Therefore, based on Nowak and Lamontagne, the relevant act or omission giving rise to Plaintiffs claim would be the adoption date of the pension plan that was in effect at the time Plaintiffs break in service occurred, rather than the actual date Cossack is alleged to have forfeited his past earned pension credits. After an exhaustive search of the record here, the Court pieced together the following chronology: The Ironworker’s Local No. 12 Pension Fund was created in 1969. In 1972, the Board of Trustees adopted amendments to the Local 12 Plan (“1973 Amended Plan”), with an apparent effective date of June 1, 1973. (See Burns Aff. Ex. C). Effective June 1, 1976, the Board of Trustees “amended and restated” the 1973 Amended Plan (“1976 Amended Plan”). Finally, the Local 12 Plan was again amended in 1990 (“1990 Amended Plan”).

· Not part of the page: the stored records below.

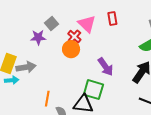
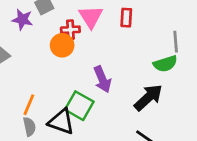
red cross: (74, 37) -> (70, 30), turned 32
orange line: (47, 99) -> (29, 105), moved

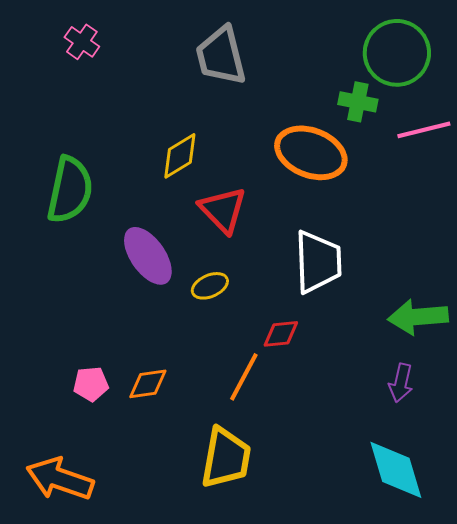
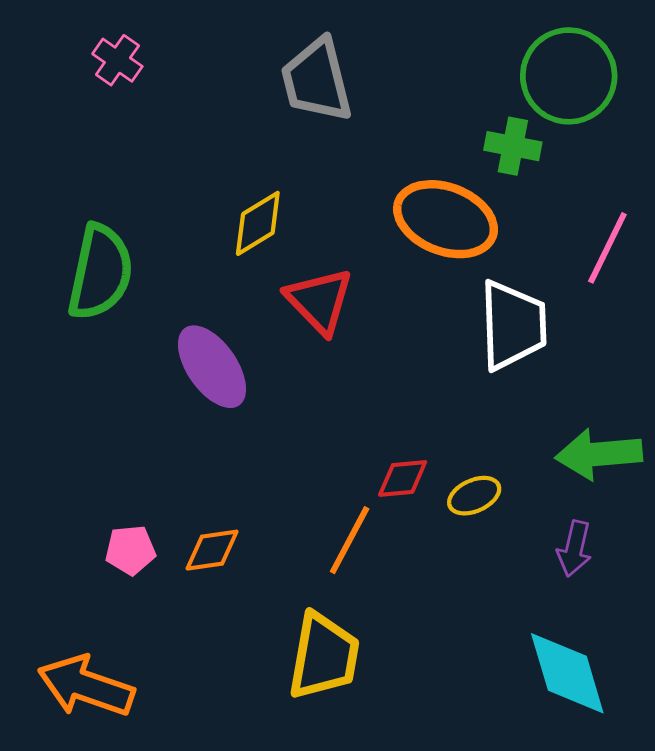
pink line: (424, 130) -> (607, 248), moved, turned -50
white trapezoid: (318, 262) -> (513, 325), moved
yellow ellipse: (210, 286) -> (474, 496), moved

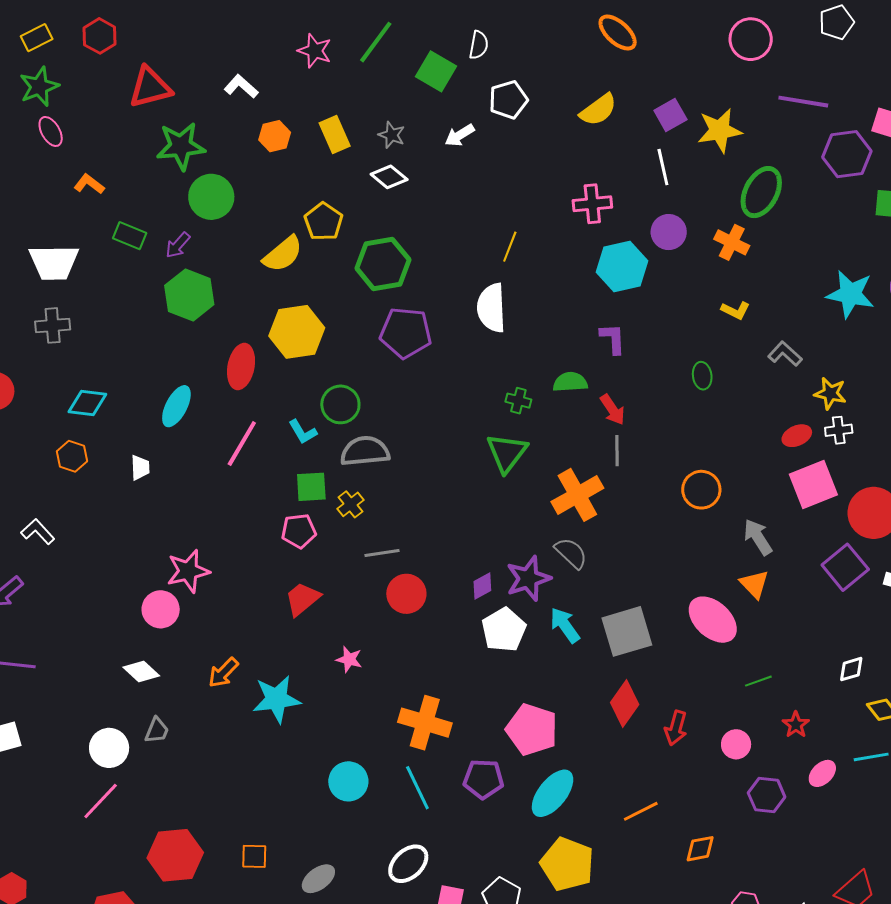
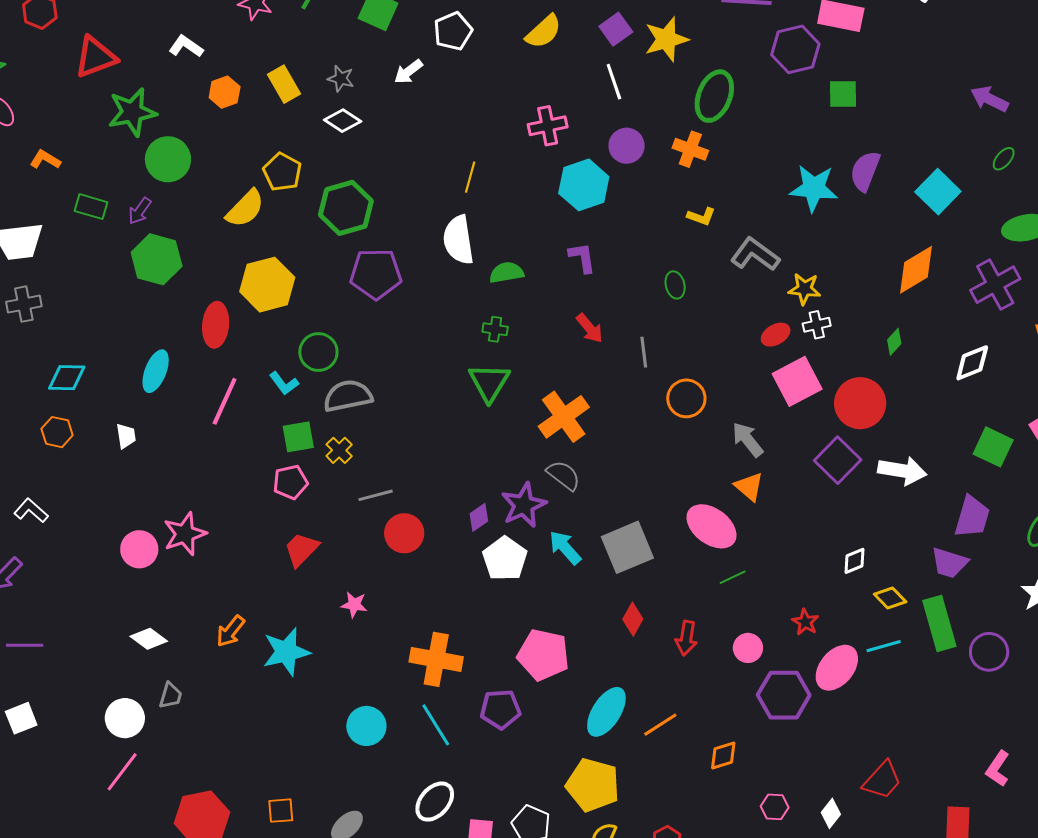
gray L-shape: (785, 354) -> (755, 254), size x1.4
green semicircle: (570, 382) -> (506, 273), moved
gray line: (617, 451) -> (644, 352), moved
pink circle: (161, 609) -> (139, 549), moved
green line: (758, 681) -> (733, 577), moved
red diamond: (625, 703) -> (633, 619), size x0.7
pink ellipse: (822, 773) -> (837, 668), size x1.6
cyan ellipse: (553, 793) -> (606, 712), moved
purple hexagon: (767, 795) -> (784, 695), size x1.4

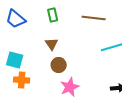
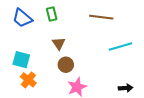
green rectangle: (53, 15) -> (52, 14), moved
orange cross: (22, 80) -> (28, 80), turned 35

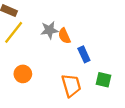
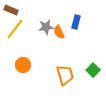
blue rectangle: (84, 54) -> (76, 22), moved, turned 40
green square: (104, 80) -> (93, 70), turned 32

Based on this chronology, Plaintiffs May 31, 1976 break-in-service occurred one day before the effective date of the 1976 Amended Plan, and was thus governed by the 1973 Amended Plan. Because the 1973 Amended Plan was adopted prior to January 1, 1975, under the reasoning of Lamontagne and Nowak, ERISA would not be applicable.

However, the present case may be factually distinguishable from Lamontagne and Nowak, such that their reasoning is inapposite here. For example, there is no indication in Lamontagne that the pension plan at issue had been amended after the effective date of ERISA; thus, only a pre-ERISA plan was implicated. Similarly, in Nowak, although the plan at issue had been amended in 1985, 1988, and 1993, Nowak left his union while the 1973 version of his pension plan was in effect, and the 1973 plan was the only plan at issue in the ease. Thus, in both Lamontagne and Nowak the issue of post-ERISA plan amendments was not raised.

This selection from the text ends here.